According to UNESCO, only 35% of STEM students in higher education globally are women. Such huge disparities and inequalities do not happen by chance. They have been deep-rooted in our society for a very long time. This gender disparity is alarming, especially because STEM careers are often referred to as the jobs of the future, driving innovation, social wellbeing, inclusive growth, and sustainable development. As a result, the under-representation of women in STEM puts a detrimental brake on sustainable development.
According to Springboard, when STEM occupations don’t include women at all levels, algorithms can skew towards the biases of the dominant group. Interpretations of data insights do not have the benefit of different points of view. Companies building products and services for everyone results in glaring blind spots. They might not be able to diversify their products and services and end up missing out on meeting their customers’ expectations. This portrays how important it is to create equal opportunities and empower women in the field of STEM.
Even though the number of women in STEM fields is growing, men still seem to outnumber women in these professions. The huge gender pay gap, stereotypes, and male-dominated culture are a few reasons for this. The negative stereotypes have seemed to lower the aspirations of girls in pursuing STEM careers. Most people associate science and math fields with males, underestimating the abilities of women. When a woman is competent and does better in a “masculine” job, she is considered to be less likable. The amount of respect and appreciation a woman gets is so much less than that for a man. This biasness causes a strong negative influence on a woman’s confidence, makes her question herself, and affects her progress and participation.

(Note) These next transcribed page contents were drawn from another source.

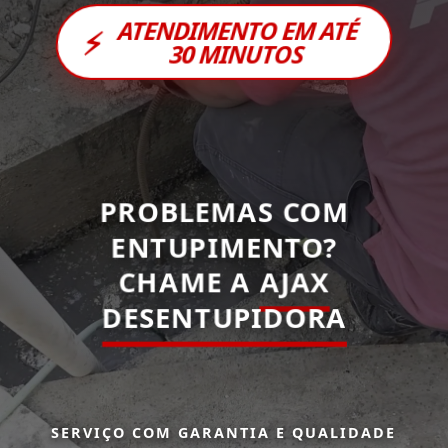
ATENDIMENTO EM ATÉ
⚡
30 MINUTOS
PROBLEMAS COM
ENTUPIMENTO?
CHAME A
AJAX
DESENTUPIDORA
SERVIÇO COM GARANTIA E QUALIDADE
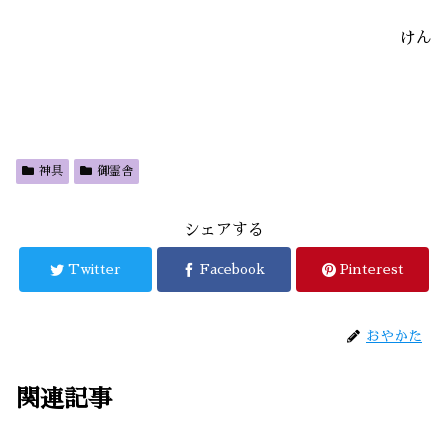
けん
神具
御霊舎
シェアする
Twitter
Facebook
Pinterest
おやかた
関連記事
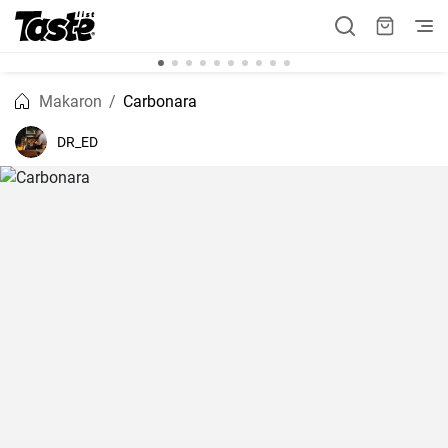
Makaron
Carbonara
DR_ED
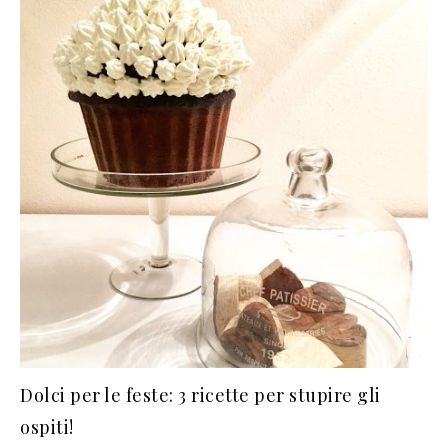
Dolci per le feste: 3 ricette per stupire gli
ospiti!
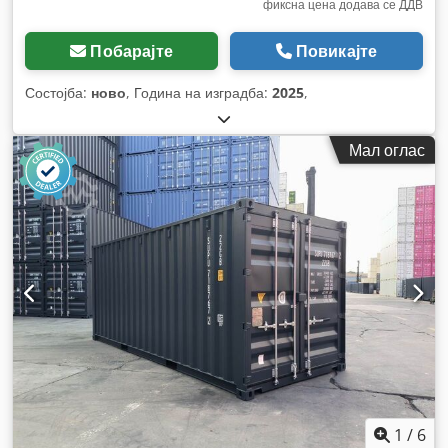
фиксна цена додава се ДДВ
Побарајте
Повикајте
Состојба:
ново
, Година на изградба:
2025
,
Мал оглас
1
/
6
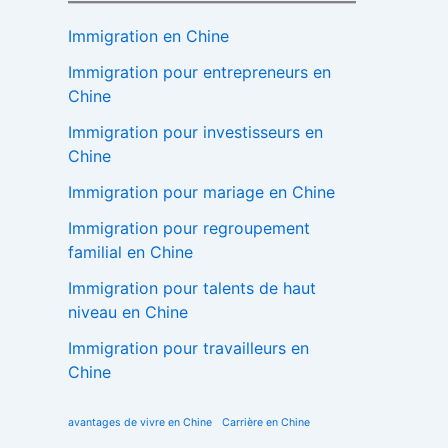
Immigration en Chine
Immigration pour entrepreneurs en
Chine
Immigration pour investisseurs en
Chine
Immigration pour mariage en Chine
Immigration pour regroupement
familial en Chine
Immigration pour talents de haut
niveau en Chine
Immigration pour travailleurs en
Chine
avantages de vivre en Chine
Carrière en Chine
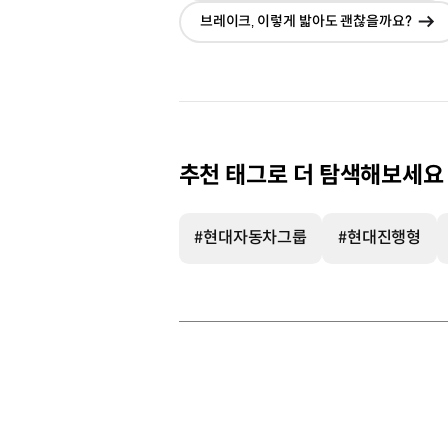
이
브레이크‚ 이렇게 밟아도 괜찮을까요?
추천 태그로 더 탐색해보세요
#현대자동차그룹
#현대진행형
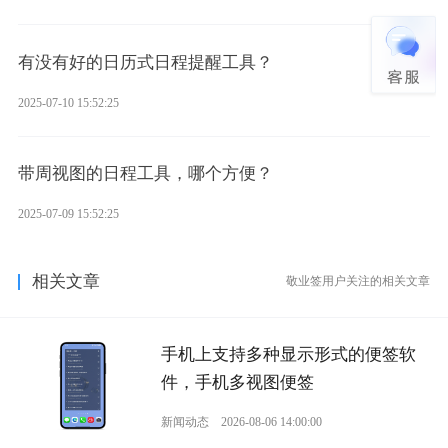
有没有好的日历式日程提醒工具？
2025-07-10 15:52:25
带周视图的日程工具，哪个方便？
2025-07-09 15:52:25
相关文章
敬业签用户关注的相关文章
手机上支持多种显示形式的便签软
件，手机多视图便签
新闻动态
2026-08-06 14:00:00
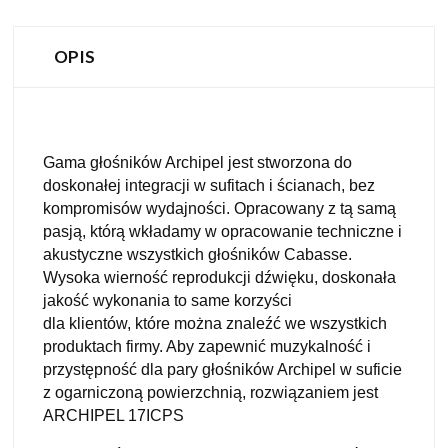
OPIS
Gama głośników Archipel jest stworzona do
doskonałej integracji w sufitach i ścianach, bez
kompromisów wydajności. Opracowany z tą samą
pasją, którą wkładamy w opracowanie techniczne i
akustyczne wszystkich głośników Cabasse.
Wysoka wierność reprodukcji dźwięku, doskonała
jakość wykonania to same korzyści
dla klientów, które można znaleźć we wszystkich
produktach firmy. Aby zapewnić muzykalność i
przystępność dla pary głośników Archipel w suficie
z ogarniczoną powierzchnią, rozwiązaniem jest
ARCHIPEL 17ICPS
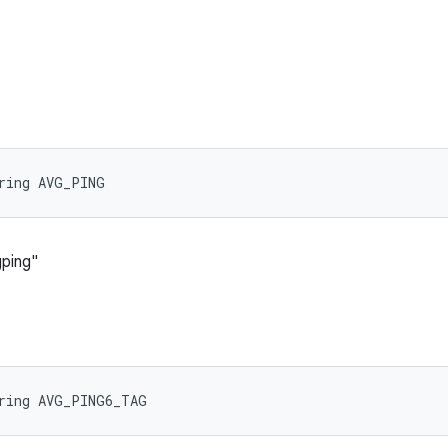
ring AVG_PING
ping"
tring AVG_PING6_TAG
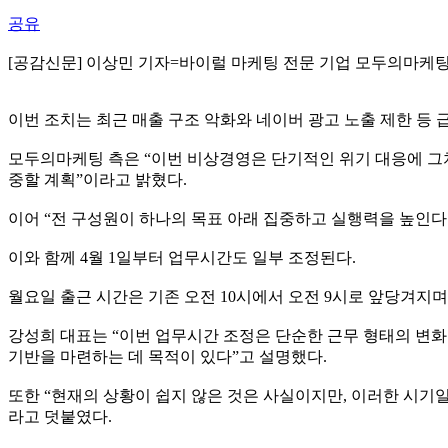
공유
[공감신문] 이상민 기자=바이럴 마케팅 전문 기업 모두의마케팅
이번 조치는 최근 매출 구조 악화와 네이버 광고 노출 제한 등
모두의마케팅 측은 “이번 비상경영은 단기적인 위기 대응에 그치
중할 계획”이라고 밝혔다.
이어 “전 구성원이 하나의 목표 아래 집중하고 실행력을 높인다면
이와 함께 4월 1일부터 업무시간도 일부 조정된다.
월요일 출근 시간은 기존 오전 10시에서 오전 9시로 앞당겨지며
강성희 대표는 “이번 업무시간 조정은 단순한 근무 형태의 변화
기반을 마련하는 데 목적이 있다”고 설명했다.
또한 “현재의 상황이 쉽지 않은 것은 사실이지만, 이러한 시기
라고 덧붙였다.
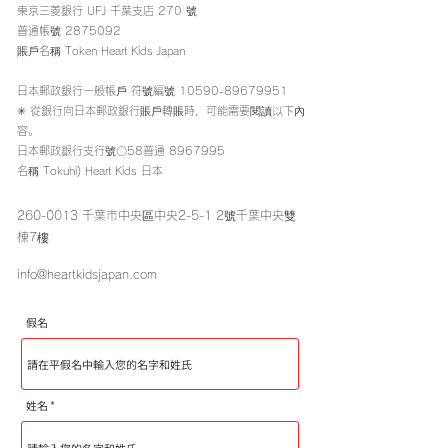
東京三菱銀行 UFJ 千葉支店 270 號
普通帳號
2875092
賬戶名稱 Token Heart Kids Japan
日本郵政銀行一般帳戶
符號編號
10590-89679951
✳︎ 從銀行向日本郵政銀行賬戶轉賬時，可能需要閱讀以下內
容。
日本郵政銀行支行號〇58普通
8967995
名稱 Tokuhi) Heart Kids 日本
260-0013
千葉市中央區中央2-5-1 2號千葉中央雙
棟7樓
info@heartkidsjapan.com
假名
姓名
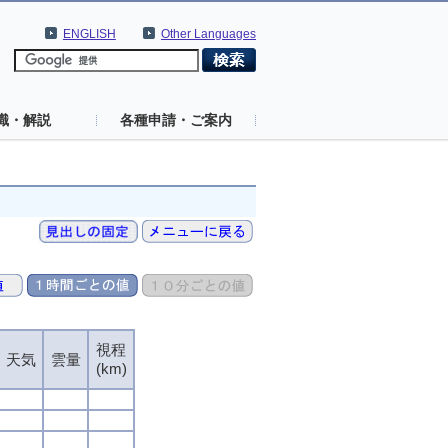
ENGLISH
Other Languages
識・解説
各種申請・ご案内
視程
天気
雲量
(km)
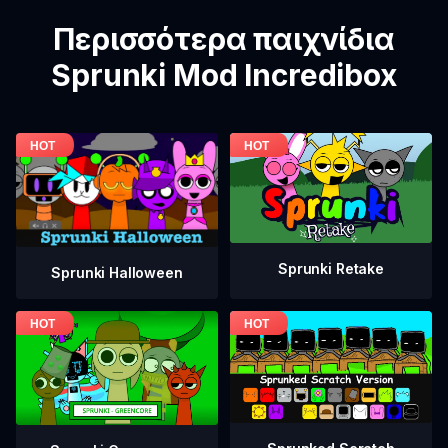
Περισσότερα παιχνίδια
Sprunki Mod Incredibox
Sprunki Retake
Sprunki Halloween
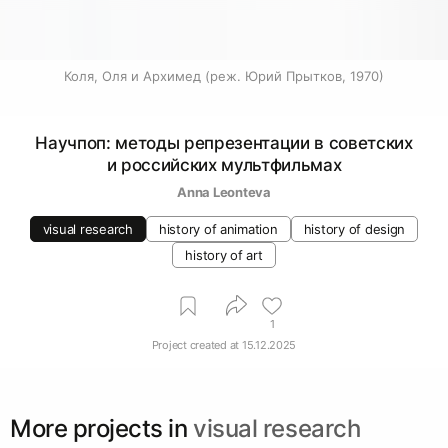
Коля, Оля и Архимед (реж. Юрий Прытков, 1970)
Научпоп: методы репрезентации в советских
и российских мультфильмах
Anna Leonteva
visual research
history of animation
history of design
history of art
1
Project created at
15.12.2025
More projects in
visual research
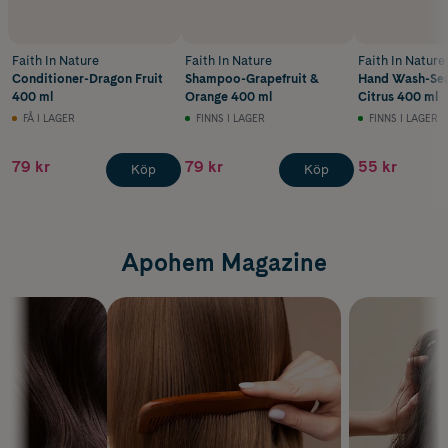
Faith In Nature
Faith In Nature
Faith In Nature
Conditioner-Dragon Fruit
Shampoo-Grapefruit &
Hand Wash-Se
400 ml
Orange 400 ml
Citrus 400 ml
FÅ I LAGER
FINNS I LAGER
FINNS I LAGER
79 kr
79 kr
55 kr
Köp
Köp
Apohem Magazine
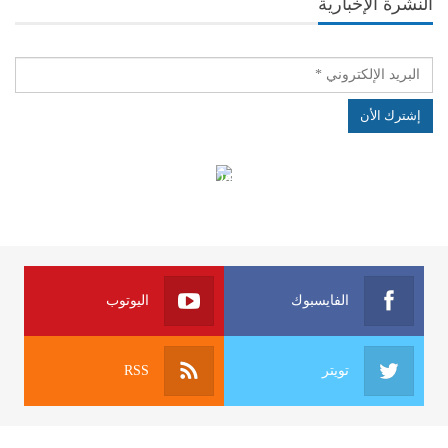
النشرة الإخبارية
الهياكل الخاضعة لقانون النفاذ إلى المعلومة
الفايسبوك
اليوتوب
تويتر
RSS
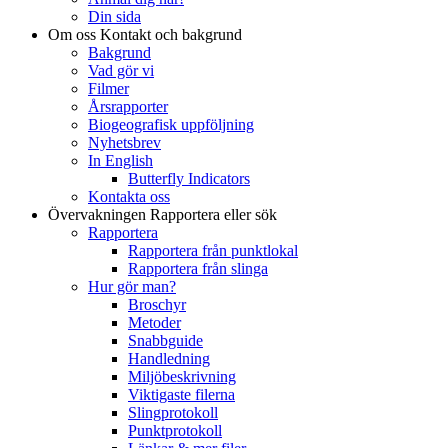
Din sida
Om oss
Kontakt och bakgrund
Bakgrund
Vad gör vi
Filmer
Årsrapporter
Biogeografisk uppföljning
Nyhetsbrev
In English
Butterfly Indicators
Kontakta oss
Övervakningen
Rapportera eller sök
Rapportera
Rapportera från punktlokal
Rapportera från slinga
Hur gör man?
Broschyr
Metoder
Snabbguide
Handledning
Miljöbeskrivning
Viktigaste filerna
Slingprotokoll
Punktprotokoll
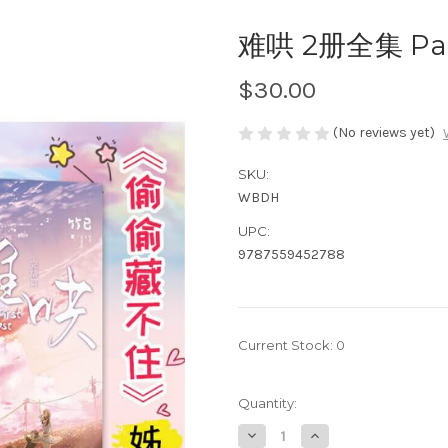
难哄 2册全集 Pa
$30.00
(No reviews yet)
SKU:
WBDH
UPC:
9787559452788
Current Stock:
0
Quantity:
Decrease
Increase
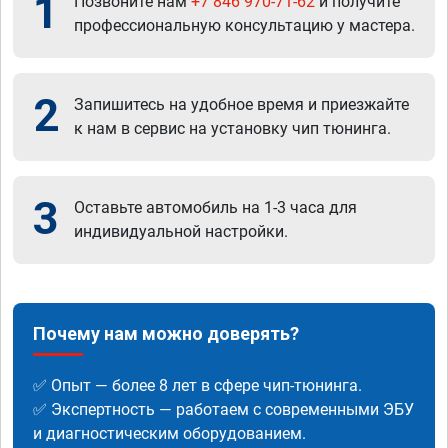
1
Позвоните нам
+7 846 970-71-62
и получите
профессиональную консультацию у мастера.
2
Запишитесь на удобное время и приезжайте
к нам в сервис на установку чип тюнинга.
3
Оставьте автомобиль на 1-3 часа для
индивидуальной настройки.
Почему нам можно доверять?
✅ Опыт — более 8 лет в сфере чип-тюнинга.
✅ Экспертность — работаем с современными ЭБУ
и диагностическим оборудованием.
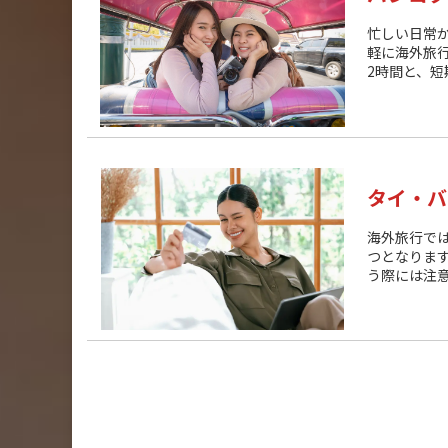
忙しい日常
軽に海外旅
2時間と、短
タイ・バ
海外旅行で
つとなりま
う際には注意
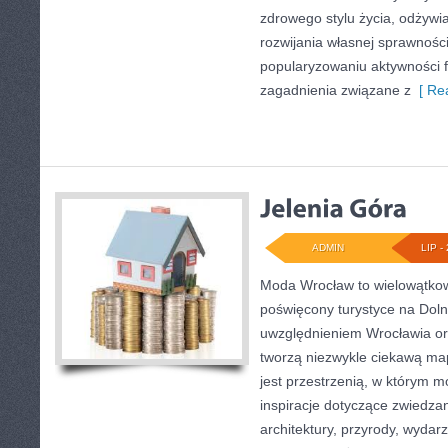
zdrowego stylu życia, odżyw
rozwijania własnej sprawności
popularyzowaniu aktywności f
zagadnienia związane z
[ Rea
ADMIN
LIP - 
Moda Wrocław to wielowątkow
poświęcony turystyce na Dol
uwzględnieniem Wrocławia or
tworzą niezwykle ciekawą mapę
jest przestrzenią, w którym m
inspiracje dotyczące zwiedzania
architektury, przyrody, wydarz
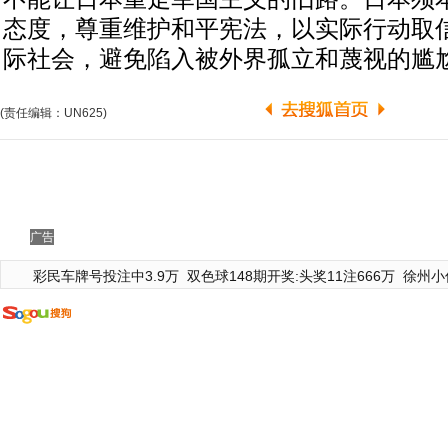
态度，尊重维护和平宪法，以实际行动取
际社会，避免陷入被外界孤立和蔑视的尴
(责任编辑：UN625)
广告
彩民车牌号投注中3.9万
双色球148期开奖:头奖11注666万
徐州小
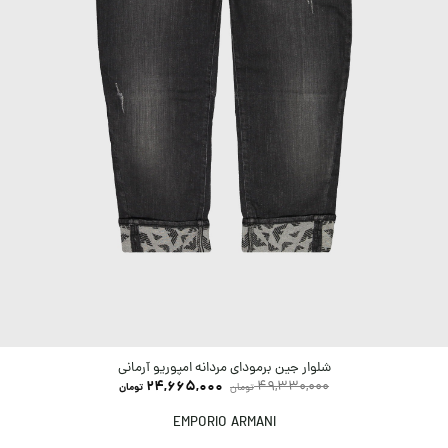
شلوار جین برمودای مردانه امپوریو آرمانی
24,665,000
49,330,000
تومان
تومان
EMPORIO ARMANI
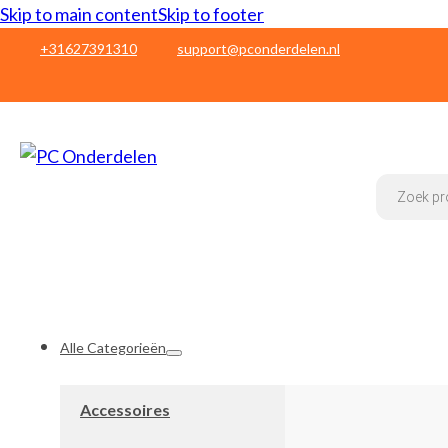
Skip to main content
Skip to footer
+31627391310
support@pconderdelen.nl
Products
search
Alle Categorieën
Accessoires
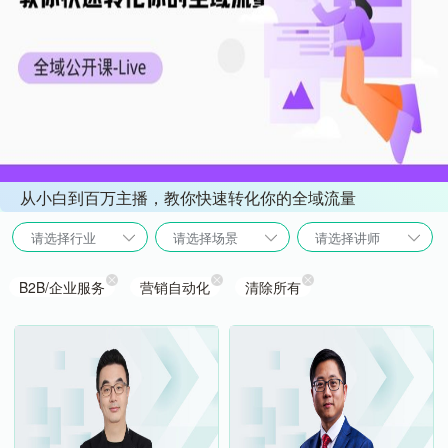
从小白到百万主播，教你快速转化你的全域流量
请选择行业
请选择场景
请选择讲师
B2B/企业服务
营销自动化
清除所有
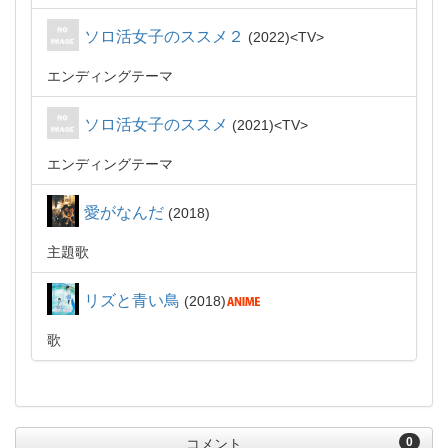
ソロ活女子のススメ２
2022
TV
エンディングテーマ
ソロ活女子のススメ
2021
TV
エンディングテーマ
愛がなんだ
2018
主題歌
リズと青い鳥
2018
歌
0
コメント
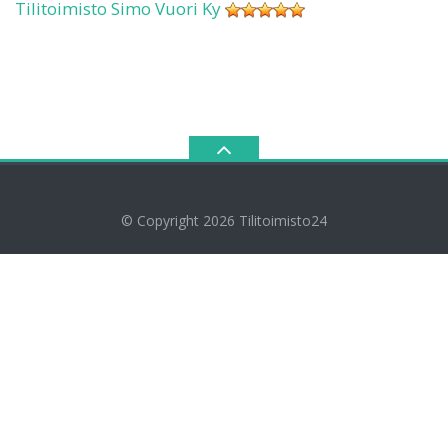
Tilitoimisto Simo Vuori Ky
© Copyright 2026
Tilitoimisto24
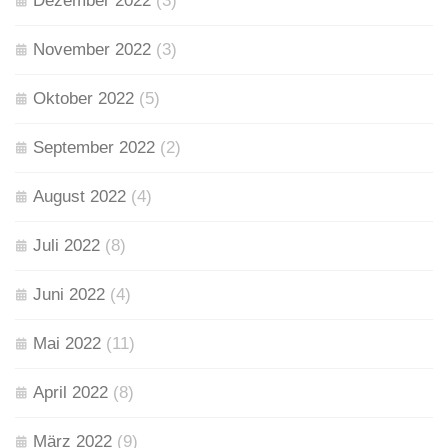
Dezember 2022
(3)
November 2022
(3)
Oktober 2022
(5)
September 2022
(2)
August 2022
(4)
Juli 2022
(8)
Juni 2022
(4)
Mai 2022
(11)
April 2022
(8)
März 2022
(9)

In order to get more women in STEM fields, it is necessary to provide mentorship and support to girls from a young age. Mentors play a crucial part in career development because of the insight, guidance, and support they provide. The persisting gender stereotype should be addressed. Girls should be encouraged more to be involved in STEM education and careers. There should be more supportive workplaces that prioritize work/life flexibility, offer parental leave, are transparent about salaries and promotions, and address their male-dominated, exclusionary cultures. Awareness should be enhanced about the importance of STEM education so that more girls and women pursue it. With proper guidance and support, more women can be empowered in the field of STEM.